- **Work task**
Every line of the entries below that includes "Complete" belongs in the answer, copied as written.

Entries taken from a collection
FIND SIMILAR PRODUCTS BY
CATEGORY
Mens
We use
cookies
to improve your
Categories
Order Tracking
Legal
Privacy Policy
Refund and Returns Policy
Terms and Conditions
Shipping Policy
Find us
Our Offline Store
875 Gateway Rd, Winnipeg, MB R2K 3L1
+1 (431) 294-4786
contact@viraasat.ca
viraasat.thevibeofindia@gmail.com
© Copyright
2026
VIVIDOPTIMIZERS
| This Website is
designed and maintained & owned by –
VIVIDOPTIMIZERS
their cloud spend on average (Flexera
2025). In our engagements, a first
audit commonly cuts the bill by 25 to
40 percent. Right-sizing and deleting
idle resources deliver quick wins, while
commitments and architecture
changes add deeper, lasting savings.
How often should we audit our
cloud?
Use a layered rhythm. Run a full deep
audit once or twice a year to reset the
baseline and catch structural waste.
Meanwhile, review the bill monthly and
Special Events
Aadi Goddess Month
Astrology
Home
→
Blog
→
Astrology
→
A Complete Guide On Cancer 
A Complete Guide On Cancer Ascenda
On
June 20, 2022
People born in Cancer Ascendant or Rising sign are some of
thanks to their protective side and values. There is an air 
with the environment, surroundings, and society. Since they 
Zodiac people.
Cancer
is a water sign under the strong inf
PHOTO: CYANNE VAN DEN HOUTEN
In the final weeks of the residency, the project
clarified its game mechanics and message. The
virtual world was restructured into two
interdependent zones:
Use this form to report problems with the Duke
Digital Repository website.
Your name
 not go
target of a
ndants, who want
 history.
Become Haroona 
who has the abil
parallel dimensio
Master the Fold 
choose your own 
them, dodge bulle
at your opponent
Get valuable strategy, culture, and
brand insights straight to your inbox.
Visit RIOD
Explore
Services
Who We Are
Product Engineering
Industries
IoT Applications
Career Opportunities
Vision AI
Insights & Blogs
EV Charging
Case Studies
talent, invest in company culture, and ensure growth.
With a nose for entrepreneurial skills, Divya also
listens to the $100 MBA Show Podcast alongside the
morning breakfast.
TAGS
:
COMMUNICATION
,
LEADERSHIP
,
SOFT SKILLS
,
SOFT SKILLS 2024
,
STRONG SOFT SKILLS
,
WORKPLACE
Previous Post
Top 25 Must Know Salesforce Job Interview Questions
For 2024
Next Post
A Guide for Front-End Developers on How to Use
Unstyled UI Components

- **Response to the task**
A Complete Guide On Cancer 
A Complete Guide On Cancer Ascenda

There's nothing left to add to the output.